In the records below, find the line that contains "Risiko eingehen musst, weil diese" and the line that contains "die dabei alles verloren haben.". Set down exactly those lines and every line between them, and nothing more.

------

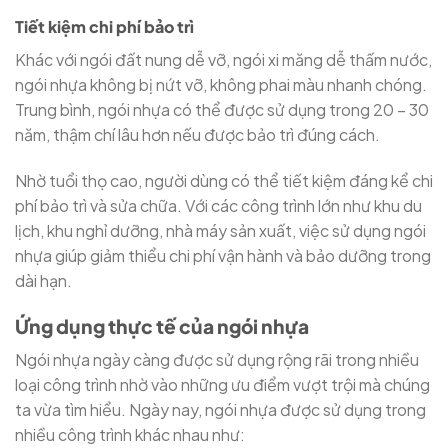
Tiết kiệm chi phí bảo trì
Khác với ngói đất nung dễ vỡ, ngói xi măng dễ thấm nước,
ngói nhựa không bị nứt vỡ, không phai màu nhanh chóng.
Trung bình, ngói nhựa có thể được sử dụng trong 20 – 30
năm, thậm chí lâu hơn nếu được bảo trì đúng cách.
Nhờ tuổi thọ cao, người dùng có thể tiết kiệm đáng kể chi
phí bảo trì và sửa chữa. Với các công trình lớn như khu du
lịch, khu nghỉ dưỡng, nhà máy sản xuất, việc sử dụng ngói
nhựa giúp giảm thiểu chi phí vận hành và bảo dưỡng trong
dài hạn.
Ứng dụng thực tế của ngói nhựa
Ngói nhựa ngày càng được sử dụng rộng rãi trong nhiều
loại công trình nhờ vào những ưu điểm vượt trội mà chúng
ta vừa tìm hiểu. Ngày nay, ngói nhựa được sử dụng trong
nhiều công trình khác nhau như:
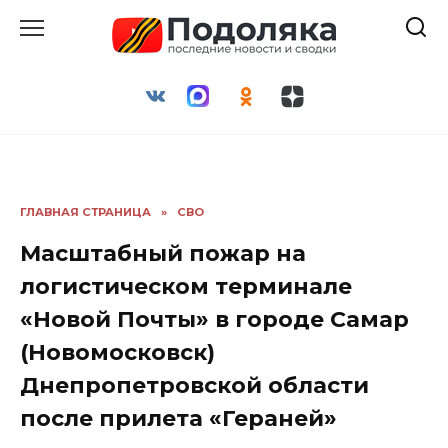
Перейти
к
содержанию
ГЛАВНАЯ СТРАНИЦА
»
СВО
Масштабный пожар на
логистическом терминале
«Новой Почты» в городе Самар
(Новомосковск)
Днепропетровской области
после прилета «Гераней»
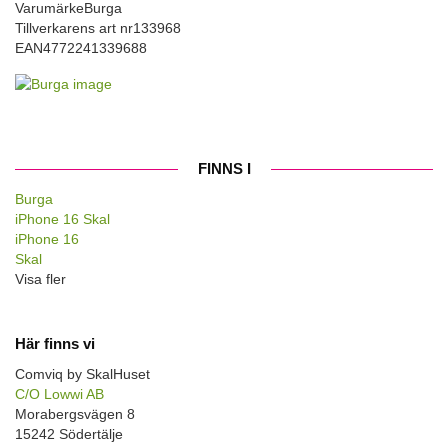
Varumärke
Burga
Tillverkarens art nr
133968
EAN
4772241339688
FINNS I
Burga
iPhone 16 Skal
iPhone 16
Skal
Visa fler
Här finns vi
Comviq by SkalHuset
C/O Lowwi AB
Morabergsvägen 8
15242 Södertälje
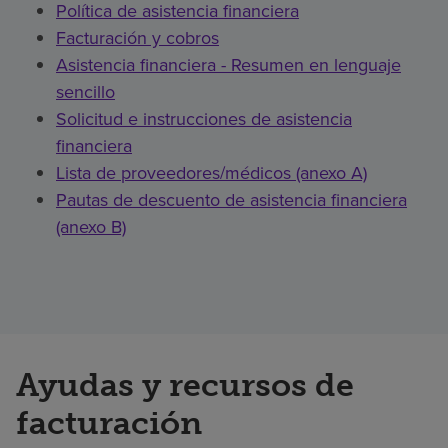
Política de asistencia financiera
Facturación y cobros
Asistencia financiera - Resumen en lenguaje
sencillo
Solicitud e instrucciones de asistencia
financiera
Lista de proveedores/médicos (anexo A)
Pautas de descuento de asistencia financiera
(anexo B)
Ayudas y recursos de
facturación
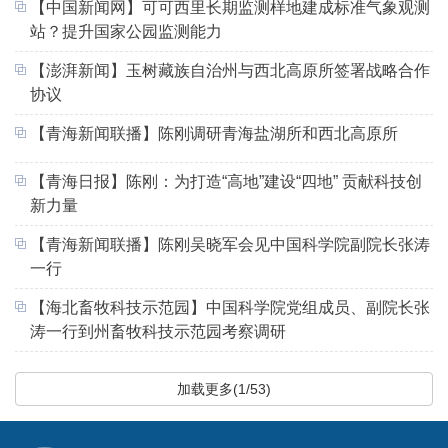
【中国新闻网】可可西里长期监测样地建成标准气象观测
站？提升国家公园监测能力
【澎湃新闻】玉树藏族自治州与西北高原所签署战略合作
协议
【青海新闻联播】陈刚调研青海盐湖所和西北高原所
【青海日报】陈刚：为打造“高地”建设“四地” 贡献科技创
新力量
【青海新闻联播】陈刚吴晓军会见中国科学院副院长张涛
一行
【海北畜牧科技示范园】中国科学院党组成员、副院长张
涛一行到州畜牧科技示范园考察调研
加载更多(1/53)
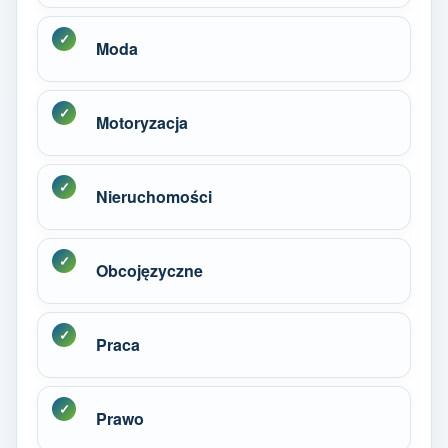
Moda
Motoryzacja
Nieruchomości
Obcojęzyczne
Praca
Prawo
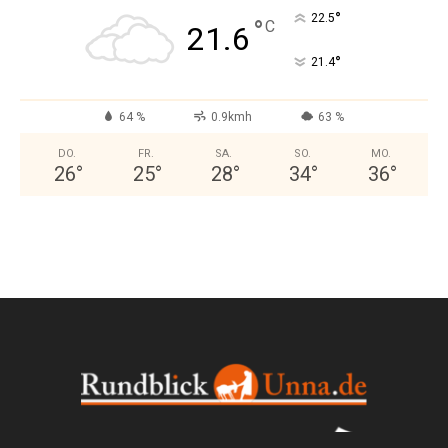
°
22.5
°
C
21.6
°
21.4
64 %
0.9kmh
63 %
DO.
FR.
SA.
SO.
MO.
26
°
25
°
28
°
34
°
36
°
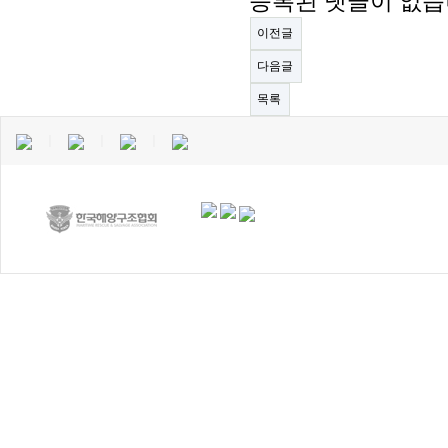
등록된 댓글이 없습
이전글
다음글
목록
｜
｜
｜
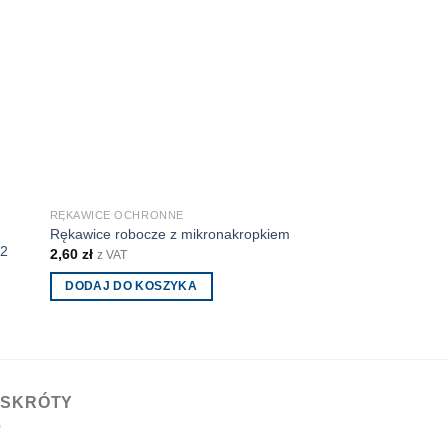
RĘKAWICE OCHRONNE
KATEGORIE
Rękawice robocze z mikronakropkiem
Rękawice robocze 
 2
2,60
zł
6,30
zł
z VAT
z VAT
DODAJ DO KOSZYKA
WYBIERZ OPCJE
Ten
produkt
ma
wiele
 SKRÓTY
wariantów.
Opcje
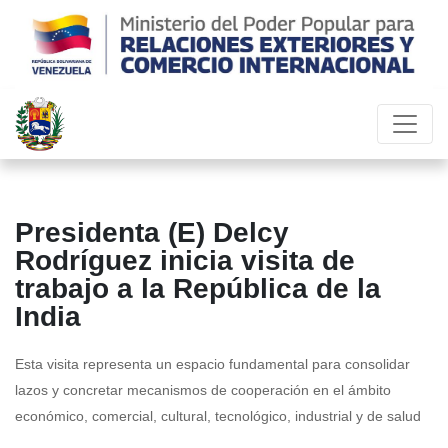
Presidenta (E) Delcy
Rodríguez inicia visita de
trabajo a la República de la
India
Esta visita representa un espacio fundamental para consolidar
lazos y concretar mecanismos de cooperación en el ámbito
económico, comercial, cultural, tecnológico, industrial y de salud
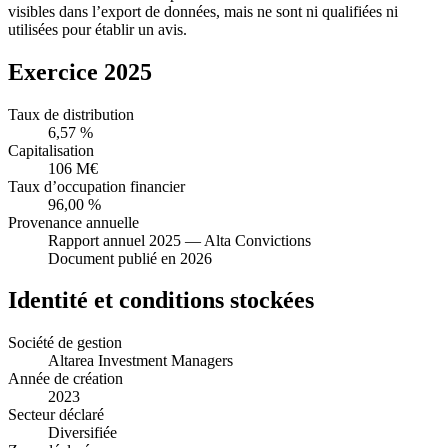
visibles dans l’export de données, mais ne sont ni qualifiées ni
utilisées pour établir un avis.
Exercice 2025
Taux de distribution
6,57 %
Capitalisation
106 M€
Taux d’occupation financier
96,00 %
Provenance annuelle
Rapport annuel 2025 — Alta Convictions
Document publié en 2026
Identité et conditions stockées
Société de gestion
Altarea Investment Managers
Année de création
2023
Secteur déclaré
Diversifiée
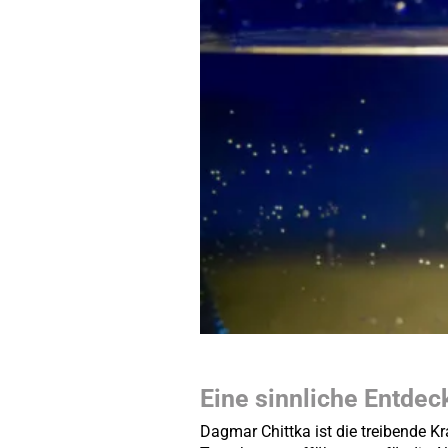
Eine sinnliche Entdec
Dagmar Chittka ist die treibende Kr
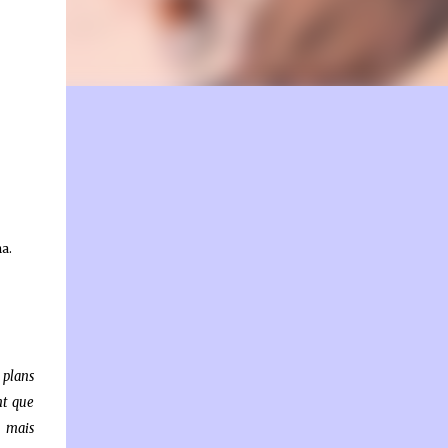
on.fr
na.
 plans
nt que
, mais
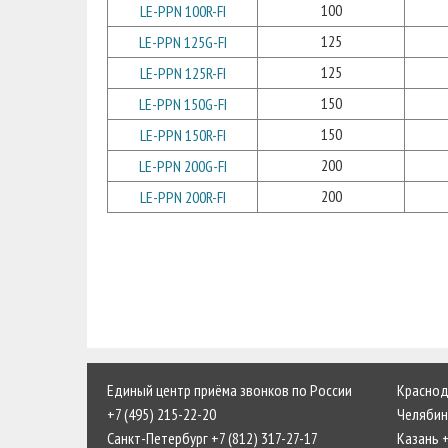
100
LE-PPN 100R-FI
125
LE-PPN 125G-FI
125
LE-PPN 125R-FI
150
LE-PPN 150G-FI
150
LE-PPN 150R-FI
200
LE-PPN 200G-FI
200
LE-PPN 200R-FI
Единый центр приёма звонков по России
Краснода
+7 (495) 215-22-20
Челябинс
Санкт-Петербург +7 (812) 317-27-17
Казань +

------

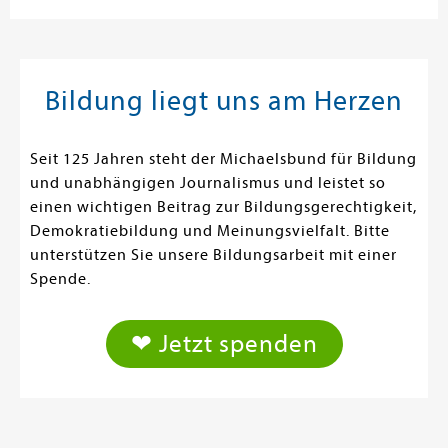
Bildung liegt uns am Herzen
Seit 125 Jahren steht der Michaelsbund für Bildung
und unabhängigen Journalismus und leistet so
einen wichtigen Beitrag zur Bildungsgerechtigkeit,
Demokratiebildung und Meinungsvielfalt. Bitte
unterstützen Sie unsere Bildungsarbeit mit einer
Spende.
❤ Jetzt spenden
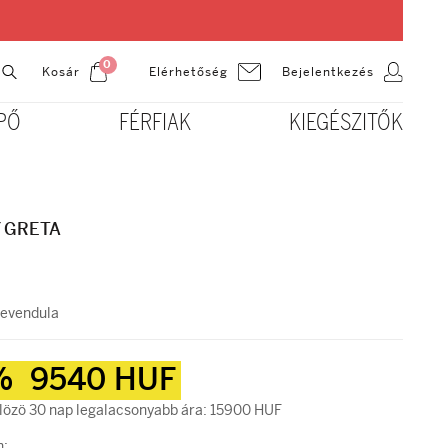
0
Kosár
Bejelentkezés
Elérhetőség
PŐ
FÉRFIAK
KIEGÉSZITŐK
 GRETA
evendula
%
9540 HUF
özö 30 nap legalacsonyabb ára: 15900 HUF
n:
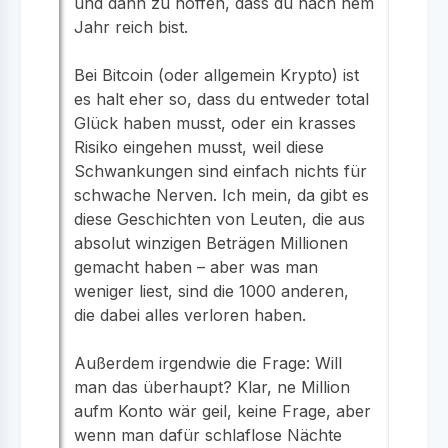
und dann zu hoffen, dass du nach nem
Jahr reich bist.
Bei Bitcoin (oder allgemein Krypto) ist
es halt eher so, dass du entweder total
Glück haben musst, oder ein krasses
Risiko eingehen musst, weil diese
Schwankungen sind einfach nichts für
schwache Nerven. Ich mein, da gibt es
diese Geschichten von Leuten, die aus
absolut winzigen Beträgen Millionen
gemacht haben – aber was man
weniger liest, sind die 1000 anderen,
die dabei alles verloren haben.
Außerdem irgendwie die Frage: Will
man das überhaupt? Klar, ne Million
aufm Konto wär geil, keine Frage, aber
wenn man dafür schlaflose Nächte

------

● **Result of the exercise**:
Risiko eingehen musst, weil diese
Schwankungen sind einfach nichts für
schwache Nerven. Ich mein, da gibt es
diese Geschichten von Leuten, die aus
absolut winzigen Beträgen Millionen
gemacht haben – aber was man
weniger liest, sind die 1000 anderen,
die dabei alles verloren haben.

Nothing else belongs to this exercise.